Anthony Nutt, head of UK equities at fund manager Jupiter, thinks these two massive companies have got this correct. ‘Glaxo and Unilever are right in withdrawing explicit short-term guidance,’ he says. ‘Both invest significant sums in products and innovations that have long lead times to market. Effective communication of longer-term strategy and financial goals are a better way of assessing management effectiveness.

‘Quarterly guidance is unnecessary and potentially dangerous as it can start dictating the way a business is run. It is possible that companies run with a medium/long-term perspective may prove more likely to create shareholder value. Increasingly, global competition should ensure well-run businesses remain efficient.’

Certainly this has been an argument that chimes more and more with companies’ actions during the financial crisis, when many pretty much abandoned guidance – albeit probably for reasons of poor visibility rather than deep conviction. But is the practice of the ‘nod and the wink’ picking up again?

The investment community view
IR magazine’s Investor Perception Study, Europe 2010 asked a sample of buy-siders and sell-siders the following question: with the worst of the market crisis behind us, are companies now being more transparent and providing more guidance and access to management? One sell-side respondent in Switzerland replied: ‘The worst over? Are you joking? We’re not even halfway through and no, transparency is not improving but then neither is the view of the market. It’s only possible to be transparent when you’re clear and there are precious few companies around that are.’

There were 200 responses to the question in total, with 54 percent saying there was no more information or access than before. But around 30 percent of respondents said communications had improved in the past year, while the remaining 15 percent said it was a mixed picture or variable from company to company and sector to sector.

Typically, there are three types of guidance. First, there are formal targets in press releases, such as company X targeting EBIT of Y million this year. Second, there are strategic goals, such as this company aims to grow volumes in issuance by 6 percent to 14 percent per year on a like-for-like basis. Third, there is informal guidance or steering of forecasts from someone at the company, which is usually done by an IRO, but sometimes by the CFO or someone else.

One sell-side analyst based in London said: ‘I think those companies that have generally done the first – such as Accor, Carnival, Edenred, Paddy Power, Royal Caribbean and Sodexo – have continued to do so throughout the downturn, although there have been some that have widened their targets to reflect the volatility. Those companies that stick to strategic goals (Compass, Edenred) have tended to continue to do the same. Companies with loose guidance from IR or management have been variable throughout, and they always will be. We would always question a company’s motive when trying to steer consensus in a certain direction or to a certain number, without going the full distance and having a formal target.’

The corporate view
More companies seem to be giving guidance than not, however. In June 2010, the global survey of IR practice carried out by XbInsight, IR magazine’s research arm, found 58 percent of companies saying they were still giving guidance. But the figures swing wildly from market to market, with the US as high as 70 percent, the UK at 32 percent, and Asia-Pacific coming in right in the middle at 51 percent. Of those that do give guidance, 68 percent of US companies do so quarterly and 83 percent of UK respondents do so twice a year. In Asia-Pacific 53 percent guide quarterly and 29 percent do so annually.

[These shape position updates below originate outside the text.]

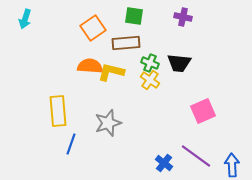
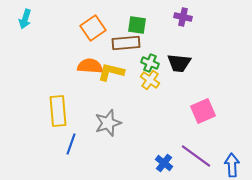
green square: moved 3 px right, 9 px down
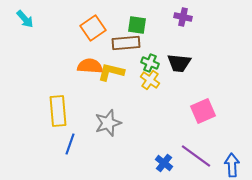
cyan arrow: rotated 60 degrees counterclockwise
blue line: moved 1 px left
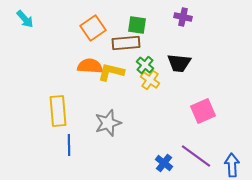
green cross: moved 5 px left, 2 px down; rotated 18 degrees clockwise
blue line: moved 1 px left, 1 px down; rotated 20 degrees counterclockwise
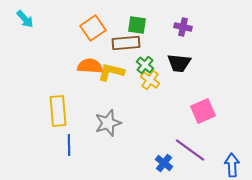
purple cross: moved 10 px down
purple line: moved 6 px left, 6 px up
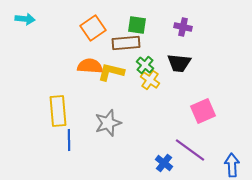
cyan arrow: rotated 42 degrees counterclockwise
blue line: moved 5 px up
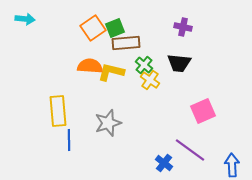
green square: moved 22 px left, 3 px down; rotated 30 degrees counterclockwise
green cross: moved 1 px left
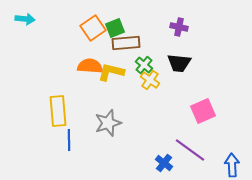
purple cross: moved 4 px left
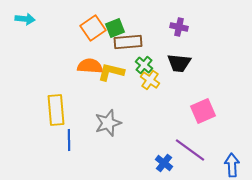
brown rectangle: moved 2 px right, 1 px up
yellow rectangle: moved 2 px left, 1 px up
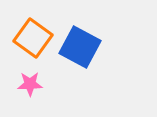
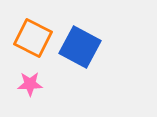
orange square: rotated 9 degrees counterclockwise
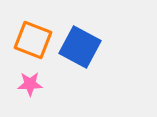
orange square: moved 2 px down; rotated 6 degrees counterclockwise
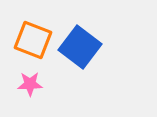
blue square: rotated 9 degrees clockwise
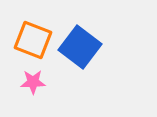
pink star: moved 3 px right, 2 px up
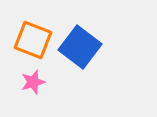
pink star: rotated 15 degrees counterclockwise
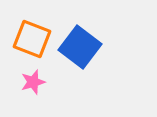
orange square: moved 1 px left, 1 px up
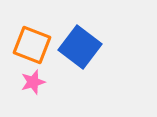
orange square: moved 6 px down
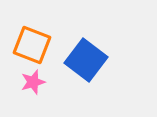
blue square: moved 6 px right, 13 px down
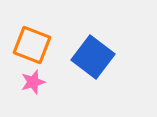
blue square: moved 7 px right, 3 px up
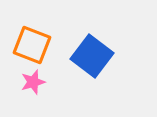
blue square: moved 1 px left, 1 px up
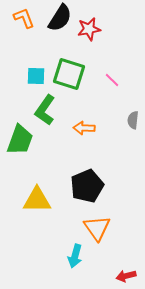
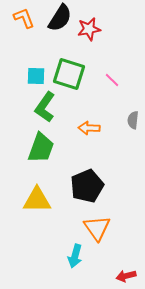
green L-shape: moved 3 px up
orange arrow: moved 5 px right
green trapezoid: moved 21 px right, 8 px down
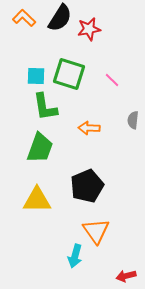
orange L-shape: rotated 25 degrees counterclockwise
green L-shape: rotated 44 degrees counterclockwise
green trapezoid: moved 1 px left
orange triangle: moved 1 px left, 3 px down
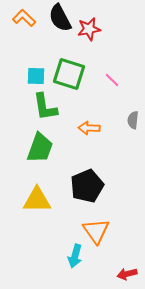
black semicircle: rotated 120 degrees clockwise
red arrow: moved 1 px right, 2 px up
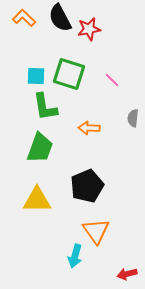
gray semicircle: moved 2 px up
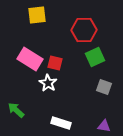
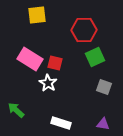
purple triangle: moved 1 px left, 2 px up
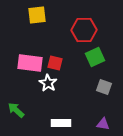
pink rectangle: moved 4 px down; rotated 25 degrees counterclockwise
white rectangle: rotated 18 degrees counterclockwise
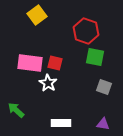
yellow square: rotated 30 degrees counterclockwise
red hexagon: moved 2 px right, 1 px down; rotated 20 degrees clockwise
green square: rotated 36 degrees clockwise
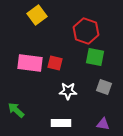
white star: moved 20 px right, 8 px down; rotated 30 degrees counterclockwise
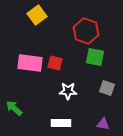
gray square: moved 3 px right, 1 px down
green arrow: moved 2 px left, 2 px up
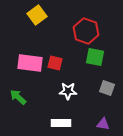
green arrow: moved 4 px right, 11 px up
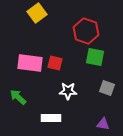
yellow square: moved 2 px up
white rectangle: moved 10 px left, 5 px up
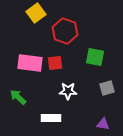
yellow square: moved 1 px left
red hexagon: moved 21 px left
red square: rotated 21 degrees counterclockwise
gray square: rotated 35 degrees counterclockwise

Frequency of earnings guidance chart

The trend for American IROs to issue more guidance is backed up by Pierre Lapointe, a global macro strategist at Montreal-based broker Brockhouse Cooper. ‘The number of pre-announcements has increased over the past few quarters as earnings visibility has improved,’ he says. ‘Over the past three months, US companies have issued 1,237 preannouncements. But the number of guidances is still low historically, which also means the number of profit warnings is now close to a 10-year low.

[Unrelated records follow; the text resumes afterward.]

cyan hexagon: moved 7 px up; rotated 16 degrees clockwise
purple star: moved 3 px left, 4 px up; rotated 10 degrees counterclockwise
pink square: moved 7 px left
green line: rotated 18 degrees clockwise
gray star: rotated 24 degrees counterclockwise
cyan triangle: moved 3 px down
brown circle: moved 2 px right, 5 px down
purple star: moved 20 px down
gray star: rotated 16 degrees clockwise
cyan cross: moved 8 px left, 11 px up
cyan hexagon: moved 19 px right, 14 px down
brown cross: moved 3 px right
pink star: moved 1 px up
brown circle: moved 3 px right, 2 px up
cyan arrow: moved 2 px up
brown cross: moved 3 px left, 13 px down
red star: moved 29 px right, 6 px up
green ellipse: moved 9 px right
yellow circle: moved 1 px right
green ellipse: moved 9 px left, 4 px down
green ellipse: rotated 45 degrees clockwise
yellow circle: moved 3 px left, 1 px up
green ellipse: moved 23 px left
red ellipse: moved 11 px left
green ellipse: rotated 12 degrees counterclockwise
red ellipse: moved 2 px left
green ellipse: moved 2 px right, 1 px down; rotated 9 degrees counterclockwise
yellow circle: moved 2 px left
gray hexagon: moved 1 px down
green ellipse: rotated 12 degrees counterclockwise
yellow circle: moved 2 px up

‘We further note that the ratio of negative to positive preannouncements is now at its lowest level on record. This bodes well for upcoming earnings releases as managers are less downbeat than usual. In the US, the consensus of analysts expects S&P 500 earnings to increase 14.7 percent over the next 12 months. If managers had any doubts that they would not be able to meet this lofty earnings growth estimate, they would have warned the market’.

Still, as we have seen all too recently, there remain surprises kicking around. But analysts don’t necessarily see a company under-performing market expectations as an indication of bad IR, any more than they see outperforming market consensus as good IR. Betfair, the online betting exchange recently floated in London, saw its shares slump by 16 percent after lackluster figures spooked investors who had bought into the company’s bullish growth story. A failure of IR?  It doesn’t really seem so. ‘I have no complaints about the investor relations,’ says one analyst, who is bearish on the shares. ‘The company has always been very open and helpful.’

Conversely, surprising the market on the upside does not represent a coup for the IR manager. ‘Gaming market expectations by IR managers is a widespread practice,’ says Nutt. ‘Talking forecasts down a few percent ahead of results only to beat revised expectations by a few percent is a pointless exercise, and increasingly raises fears that these kinds of companies are running to meet short-term financial goals and will underperform over the long term.’

If analysts were asked to give guidance to IROs about their consensus view on this topic, here’s what one sell-side analyst would say to them: ‘Good IR and corporate communication are invaluable, and we would always rather have that than have limited communication from the company and have to use our own resources. Having said that, however, it is clearly important to have differentiated views to discuss, and we formulate those through other channels, as the company is duty-bound to give the same information to everyone in the market.’

In practice, views probably depend on what an analyst has predicted beforehand, particularly if he or she has been made to look clever or foolish. And certainly there are analysts who claim to revel in poor IR, chiefly because it provides an opportunity to steal a march on peers. That’s not in the interest of any IROs, who should stick to the old goal of avoiding surprising the market at all costs; whether that is best done through guidance or not may depend more on the profile of the individual company than on anything else.